America’s latest stealth fighter jet is too heavy and slow to pass performance tests. Instead of improving the aircraft, the Pentagon has decided to lower its expectations. Experts say the F-35 is more vulnerable than the jet it’s replacing.
Simply put, the F-35 Joint Strike Fighter (JSF) doesn’t go as fast, turn as sharply or handle as gracefully as it should. But instead of bringing in a team of aviation experts to fix the problem, the Pentagon has chosen to accept that the jet underperforms.
In an 18-page annual weapons testing report, the Pentagon outlined changes to its rulebook, which include amending performance specifications and increasing time for acceleration for the JSF. “These changes were due to the results of air vehicle performance and flying qualities evaluations,” the report read.

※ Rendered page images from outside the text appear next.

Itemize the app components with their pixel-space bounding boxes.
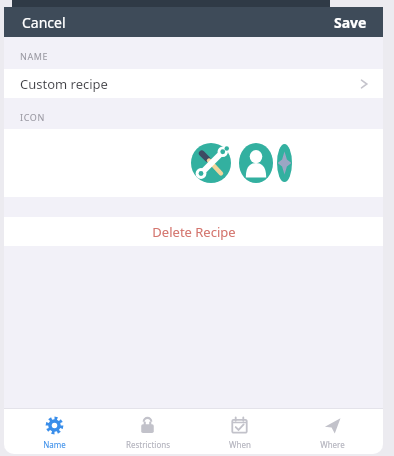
button[interactable]: Where (290, 409, 375, 454)
staticText: Where (320, 439, 345, 450)
button[interactable]: Name (12, 409, 97, 454)
staticText: Cancel (22, 13, 66, 32)
button[interactable]: Custom recipe (4, 69, 383, 98)
button[interactable]: Person icon (239, 143, 273, 183)
staticText: ICON (20, 111, 45, 123)
staticText: Custom recipe (20, 75, 108, 93)
staticText: Name (43, 439, 66, 450)
staticText: Restrictions (126, 439, 170, 450)
staticText: NAME (20, 50, 49, 62)
button[interactable]: Restrictions (105, 409, 190, 454)
button[interactable]: Cancel (4, 9, 84, 36)
staticText: Delete Recipe (152, 223, 236, 241)
staticText: Save (334, 13, 367, 32)
button[interactable]: When (197, 409, 282, 454)
button[interactable]: Star icon (277, 144, 292, 182)
staticText: When (229, 439, 251, 450)
button[interactable]: Delete Recipe (4, 217, 383, 246)
button[interactable]: Tools icon (191, 143, 231, 183)
button[interactable]: Save (318, 9, 383, 36)
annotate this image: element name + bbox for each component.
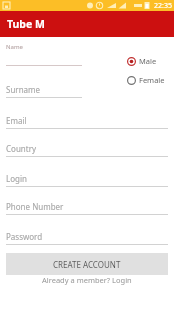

The JSF’s reduced performance means the aircraft might not be able to compete with the latest Russian and Chinese-made fighters. Even before the downgrades, some analysts questioned the F-35′s ability to defeat newer Sukhoi and Shenyang jets, Wired reported.
The news comes after US taxpayers worked to pay for the stealth fighter program’s $1-trillion price tag – the most expensive in US history. It’s the second time in a year that the US government has eased the performance requirements of the aircraft.
In January, the military granted the F-35 a longer takeoff run than originally required and adjusted the plane’s standard flight profile in order to compensate for some of the flying range lost to increasing weight and drag.
It’s not the first time the F-35 series has faced setbacks. Last month, the F-35B was banned from traveling within 25 miles of a thunderstorm amid fears that lighting could cause its fuel tank to explode.
And last year, the Air Force suspended operation of its fleet of 20 Joint Strike Fighters after they experienced malfunctions – the third time the program was put on hold.
Previous tests revealed a number of problems, including excessive vibration, a malfunctioning high tech helmet display and a flawed tail hook that failed to catch arresting gear wires on aircraft carriers.
As the US government continues to stress its need for a strong military, the F-35 appears to be anything but intimidating, and is believed to be vulnerable than the jet it is replacing.
But the continuous problems faced by the aircraft haven’t stopped the plane’s maker, Lockheed Martin, from praising the fighter jet. The company said the plane is still the second-most maneuverable warplane in existence.
Company test pilot Billy Flynn told Flight Global that the JSF accelerates better and flies at higher angles than every other fighter jet, except Lockheed’s F-22. “The F-35 is comparable or better in every one of those metrics, sometimes by a significant margin,” Flynn said.
But others in the aviation business were quick to challenge Flynn’s comments. A Navy aviator told Wired that Lockheed’s boasts were “fantastical.”
There’s even more bad news for the program: A series of problems with the plane’s software and safety measures indicate that future downgrades to the jet may be on the horizon. The safety problems could force Lockheed Martin to add fire-suppression gear that will only further increase the plane’s weight and decrease its maneuverability, Wired reported.
Several years ago, to save around 50 pounds of weight, aircraft designers removed some fuel safety valves. As a result, the JSF is now 25 per cent more likely to burn if hit in combat, making it “overall more vulnerable [to fire] than most” older warplanes, Director, Operational Test, and Evaluation (DOT&E) spokesperson Jennifer Elzea told Bloomberg.
The Pentagon should tell Lockheed to “immediately reinstall” the valves, Rep. James Moran, a Democrat on the House Defense Appropriations subcommittee, wrote in a letter to the Defense Department earlier this month.
If that happens, more weight will subsequently be added to the fighter jet, likely prompting another revision of the F-35’s performance specs.
The JSF program was launched in 2001, and was designed to be a “one-size-fits-all” approach, with plans to deliver 2,443 planes in different versions for the US Air Force, Navy and Marines.
The program called for launching construction at an early stage, at the same time the aircraft was being put through flight tests. The Pentagon assumed at that time that technical hurdles had been worked out in computer modeling. Instead, technical glitches forced delays in production schedules, resulting in redesigns and cost overruns.
The Pentagon said the JSF will be combat-ready in 2018.